Once the setup feels right, you generate instantly and iterate via the controls rather than rewriting text. Publishing is smoother too: the images arrive with signed provenance metadata and clear AI labelling so your team doesn’t scramble at review time.
How does RAWSHOT compare to ChatGPT, Midjourney, or generic image models for PDP photos?
Those tools usually center the workflow on typed instructions, which makes results less controlled for fashion teams. You often end up managing prompt drift, invented details, and changing faces across outputs—especially when you need consistent branding across SKUs.
RAWSHOT replaces that roulette with garment-led controls and model consistency. You get labelled synthetic models, C2PA-signed provenance, and full commercial rights framing so teams can publish without re-litigating attribution.
Will the output include provenance and labelling for commercial publishing?
Yes. Every RAWSHOT photo includes C2PA-signed provenance along with visible and cryptographic watermarking and AI-labelled output cues.
For commerce teams, that means fewer compliance surprises during review. You also get per-image signed audit trail records so provenance stays attached to the asset your marketing or product pages actually ship.
What quality checks should we run before using generated vaquera images on product pages?
Check garment fidelity first: verify cut, color, pattern, logo, and fabric look like your actual product. Then review consistency: confirm the saved model’s face/body remains the same across your SKU set and that your chosen framing matches the PDP needs.
Finally, confirm provenance and watermarking cues are present on exports. RAWSHOT outputs are signed and labelled by default, but your best practice is to validate the stills you’ll publish under your storefront workflow.
How do the token economics work for still images, and what happens on failed generations?
Still images are priced per image (about ~$0.55) with generation typically around ~30–40 seconds. Tokens never expire, so you can schedule runs around your production calendar without sudden usage anxiety.
If a generation fails, RAWSHOT refunds the tokens tied to the failed work. That keeps iteration practical for vaquera variant testing where you need multiple looks without betting the whole batch.
Can we integrate RAWSHOT into our existing catalog pipeline with an API?
Yes. RAWSHOT supports a REST API for catalog-scale workflows, while the browser GUI covers single-shoot iteration. You keep your garment-led settings consistent between a one-off review and a nightly batch run.
That means fewer translation steps for ops teams: the same creative decisions become structured parameters for your pipeline, not a separate “prompt stage.” The result is predictable assets with signed provenance attached to each output.
What’s a practical workflow difference between using RAWSHOT via UI vs API at scale?

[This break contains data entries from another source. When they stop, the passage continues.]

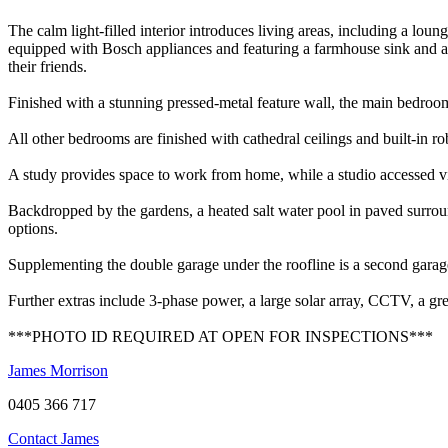
The calm light-filled interior introduces living areas, including a lo
equipped with Bosch appliances and featuring a farmhouse sink and a s
their friends.
Finished with a stunning pressed-metal feature wall, the main bedroom
All other bedrooms are finished with cathedral ceilings and built-in 
A study provides space to work from home, while a studio accessed via 
Backdropped by the gardens, a heated salt water pool in paved surround
options.
Supplementing the double garage under the roofline is a second gara
Further extras include 3-phase power, a large solar array, CCTV, a gre
***PHOTO ID REQUIRED AT OPEN FOR INSPECTIONS***
James Morrison
0405 366 717
Contact James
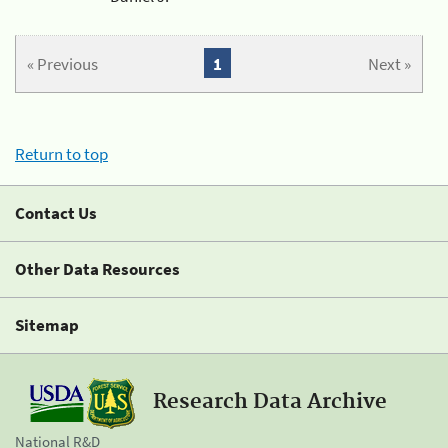
« Previous
1
Next »
Return to top
Contact Us
Other Data Resources
Sitemap
Research Data Archive
National R&D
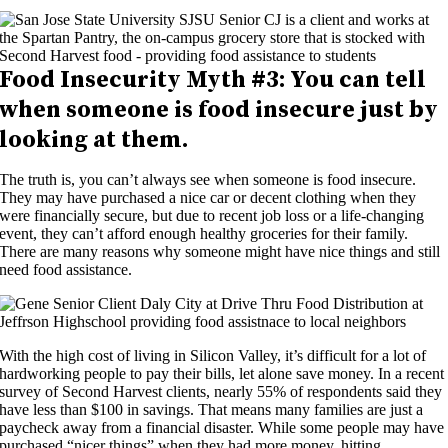
Food Insecurity
Myth #3: Y
ou can tell
when someone is food insecure
just by
looking at them
.
The truth is, you can’t always see when someone is food insecure.
They may have purchased a nice car or decent clothing when they
were financially secure, but due to recent job loss or a life-changing
event, they can’t afford enough healthy groceries for their family.
There are many reasons why someone might have nice things and still
need food assistance.
With the high cost of living in Silicon Valley, it’s difficult for a lot of
hardworking people to pay their bills, let alone save money. In a recent
survey of Second Harvest clients, nearly 55% of respondents said they
have less than $100 in savings. That means many families are just a
paycheck away from a financial disaster. While some people may have
purchased “nicer things” when they had more money, hitting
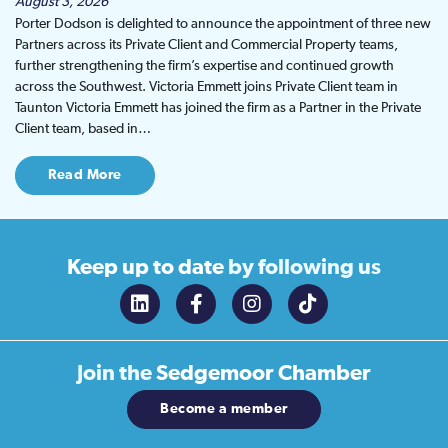
August 3, 2026
Porter Dodson is delighted to announce the appointment of three new
Partners across its Private Client and Commercial Property teams,
further strengthening the firm’s expertise and continued growth
across the Southwest. Victoria Emmett joins Private Client team in
Taunton Victoria Emmett has joined the firm as a Partner in the Private
Client team, based in…
Read More
Keep up to date
by following us
Join the
Sedgemoor Chamber
Become a member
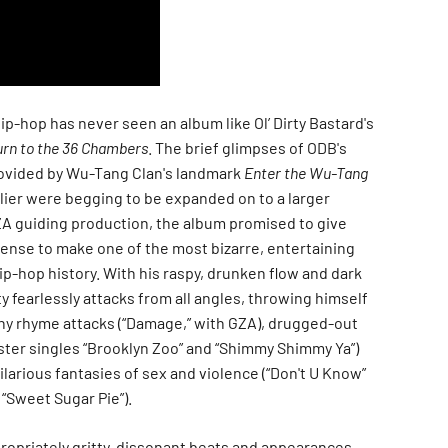
 hip-hop has never seen an album like Ol’ Dirty Bastard's
rn to the 36 Chambers
. The brief glimpses of ODB's
ovided by Wu-Tang Clan's landmark
Enter the Wu-Tang
lier were begging to be expanded on to a larger
ZA guiding production, the album promised to give
icense to make one of the most bizarre, entertaining
hip-hop history. With his raspy, drunken flow and dark
y fearlessly attacks from all angles, throwing himself
chy rhyme attacks (“Damage,” with GZA), drugged-out
ster singles “Brooklyn Zoo” and “Shimmy Shimmy Ya”)
hilarious fantasies of sex and violence (“Don't U Know”
“Sweet Sugar Pie”).
ropriately gritty, dissonant beats and appearances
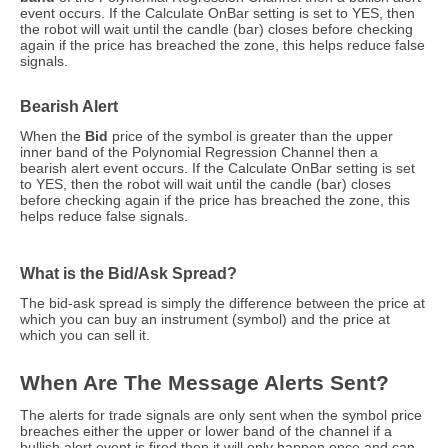
event occurs. If the Calculate OnBar setting is set to YES, then
the robot will wait until the candle (bar) closes before checking
again if the price has breached the zone, this helps reduce false
signals.
Bearish Alert
When the
Bid
price of the symbol is greater than the upper
inner band of the Polynomial Regression Channel then a
bearish alert event occurs. If the Calculate OnBar setting is set
to YES, then the robot will wait until the candle (bar) closes
before checking again if the price has breached the zone, this
helps reduce false signals.
What is the Bid/Ask Spread?
The bid-ask spread is simply the difference between the price at
which you can buy an instrument (symbol) and the price at
which you can sell it.
When Are The Message Alerts Sent?
The alerts for trade signals are only sent when the symbol price
breaches either the upper or lower band of the channel if a
bullish alert event is fired then it will only happen once and can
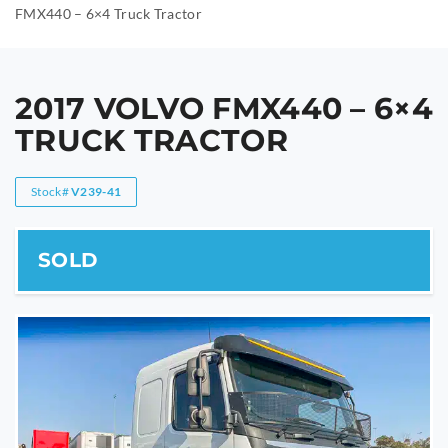
FMX440 – 6×4 Truck Tractor
2017 VOLVO FMX440 – 6×4
TRUCK TRACTOR
Stock#
V239-41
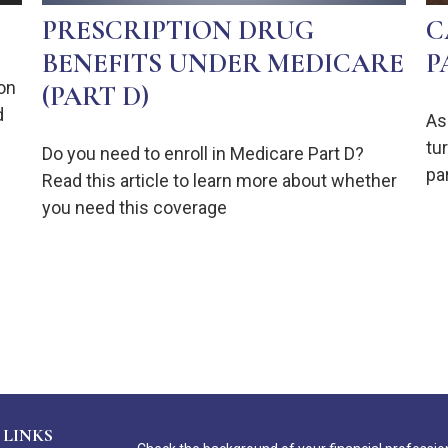
PRESCRIPTION DRUG
C
BENEFITS UNDER MEDICARE
P
on
(PART D)
d
As
tur
Do you need to enroll in Medicare Part D?
pa
Read this article to learn more about whether
you need this coverage
 LINKS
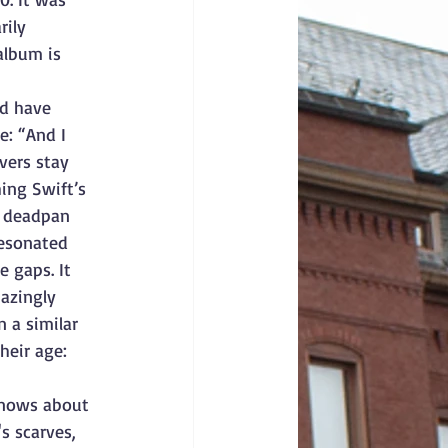
ily 
album is 
ld have 
e: “And I 
vers stay 
ing Swift’s 
a deadpan 
resonated 
 gaps. It 
azingly 
n a similar 
heir age: 
knows about 
s scarves, 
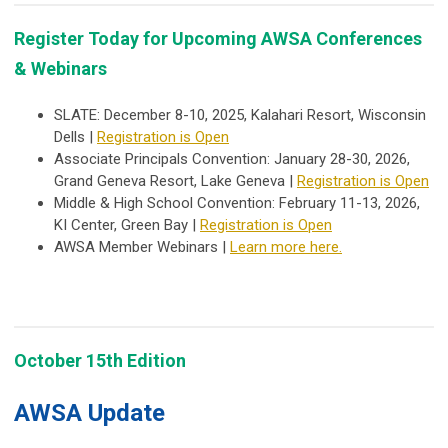
Register Today for Upcoming AWSA Conferences
& Webinars
SLATE: December 8-10, 2025, Kalahari Resort, Wisconsin
Dells |
Registration is Open
Associate Principals Convention: January 28-30, 2026,
Grand Geneva Resort, Lake Geneva |
Registration is Open
Middle & High School Convention: February 11-13, 202
6,
KI Center, Green Bay |
Registration is Open
AWSA Member Webinars |
Learn more here.
October 15th Edition
AWSA Update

Use the UI to direct and approve your initial vaquera look: pick the style preset, lock framing and lighting, then generate a small set for review. Once approved, move that same configuration into your REST API run for high-SKU volume.
This keeps roles clean. Creators direct in the GUI, while catalog ops run batches, knowing the output rules—pricing, refund handling, provenance, watermarking, and full commercial rights—stay consistent across both paths.